Enquanto isso, no festivo Artisans of Barossa, funciona uma cooperativa composta de seis vinhateiros que vendem suas produções de butique. Bom passeio que termina com a compra de vinhos incomuns e em um almoço caseiro e barato. Na Seppeltsfield Wines, a mais antiga vinícola em operação do Vale de Barossa, a experiência vai além do crível, pois ali se vende a safra de um “vinho do Porto” do ano de seu nascimento. O Para Liqueur Port é produzido há 100 anos, todos os anos.
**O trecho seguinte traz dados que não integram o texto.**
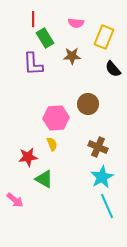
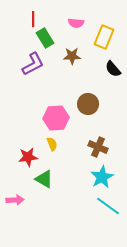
purple L-shape: rotated 115 degrees counterclockwise
pink arrow: rotated 42 degrees counterclockwise
cyan line: moved 1 px right; rotated 30 degrees counterclockwise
Embora seja curioso poder sentir na boca o sabor das uvas no vinho que as pessoas tomaram no ano de seu nascimento, a visita a esse lugar vale pelo lindo palacete, pelos jardins impecáveis e pela adega de barricas separadas por safras.
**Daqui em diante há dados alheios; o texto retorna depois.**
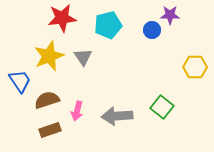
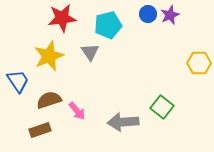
purple star: rotated 24 degrees counterclockwise
blue circle: moved 4 px left, 16 px up
gray triangle: moved 7 px right, 5 px up
yellow hexagon: moved 4 px right, 4 px up
blue trapezoid: moved 2 px left
brown semicircle: moved 2 px right
pink arrow: rotated 54 degrees counterclockwise
gray arrow: moved 6 px right, 6 px down
brown rectangle: moved 10 px left
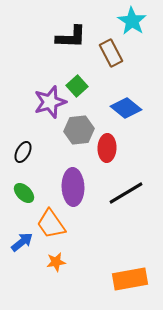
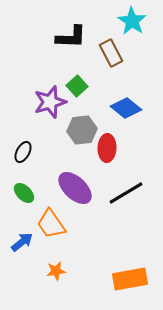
gray hexagon: moved 3 px right
purple ellipse: moved 2 px right, 1 px down; rotated 45 degrees counterclockwise
orange star: moved 9 px down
Assim foi nossa viagem. Uma experiência inesquecível. Agora, revendo as imagens para escrever esta tardia reportagem, fico com uma que é simbólica. Em uma manhã, desci do quarto para andar nos parreirais do Château Yearing, no Yarra Valley. Era um dia limpo, fresco e o silêncio matinal só era quebrado pelo som das pedras de brita sob minhas pisadas e o dos primeiros passarinhos. Então, vi passar por minha cabeça um vulto enorme, um balão colorido com os passageiros bem visíveis, acenando para mim. Dentro da cesta estavam senhores e senhoras, acima de 75 anos, bronzeados, saudáveis e rindo muito. Destemidos, seguros. Aquilo me tocou. Na Austrália, as regras são feitas para as pessoas serem felizes a vida toda. É assim que o mundo deveria ser. Quando eu crescer, quero ser australiana.
Selvagem e saborosa
Prazeres da Mesa foi testemunhar o milagre do nascimento da nova cozinha australiana. E ela tem sabor e nome: Orana
Se a ideia for conhecer a gastronomia da Austrália e você tiver apenas uma chance, corra para a linda e tranquila Adelaide e reserve uma mesa no Orana, restaurante do chef e pesquisador Jock Zonfrillo, que curiosamente conheci quando estivemos em São Gabriel da Cachoeira, no Amazonas, para o ato de fundação do Instituto ATÁ, com Alex Atala. Em 2h30 desfilarão por sua mesa ingredientes e receitas do mar, da terra e do deserto. Um passeio criativo e delicioso pela jovem Austrália dos imigrantes e pela antiga Austrália dos aborígines. Não se preocupe com os nomes estranhos do menu degustação. Aliás, não se preocupe com nada. Solte-se na mesa do pequeno restaurante de 25 lugares e deixe a equipe afinada do Orana apresentar os pratos e harmonizá-los com as bebidas mais variadas possíveis. Vinhos, infusões e sucos ampliam os sentidos da degustação e trazem novos elementos para a história de cada passo a ser contada por cada membro da equipe. Chef, subchef, sommelier se unem aos garçons para explicar as entradinhas em que se destaca o camarão com ameixa, de Davidson, uma pintura de apresentação e sabor, ou a série de pratos principais com personalidade, na qual o badejo Rei George com flor-de-cera-de-Geraldton e agrião ou o canguru no carvão com ameixa de Kakadu, gramíneas e murta-selvagem. Para terminar, troque uma boa conversa com o simpático e inteligente Jock. Você entenderá por que há uma ponte entre Brasil e Austrália que se constrói na cozinha com ingredientes locais. Há na comida do Orana um toque do D.O.M.: um dos pratos é palmito australiano com formiga-australiana. Parece o Brasil, e isso é muito bom.